[How to complete this task]:
Reproduce the entries verbatim; no pictures.

Dataset entries
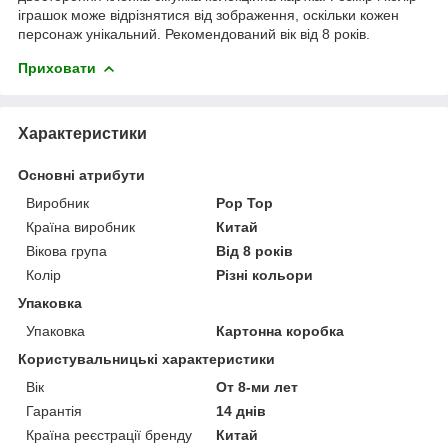
іграшок може відрізнятися від зображення, оскільки кожен
персонаж унікальний. Рекомендований вік від 8 років.
Приховати
Характеристики
Основні атрибути
Виробник
Pop Top
Країна виробник
Китай
Вікова група
Від 8 років
Колір
Різні кольори
Упаковка
Упаковка
Картонна коробка
Користувальницькі характеристики
Вік
От 8-ми лет
Гарантія
14 днів
Країна реєстрації бренду
Китай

[Answer for this exercise]:
іграшок може відрізнятися від зображення, оскільки кожен
персонаж унікальний. Рекомендований вік від 8 років.
Приховати
Характеристики
Основні атрибути
Виробник
Pop Top
Країна виробник
Китай
Вікова група
Від 8 років
Колір
Різні кольори
Упаковка
Упаковка
Картонна коробка
Користувальницькі характеристики
Вік
От 8-ми лет
Гарантія
14 днів
Країна реєстрації бренду
Китай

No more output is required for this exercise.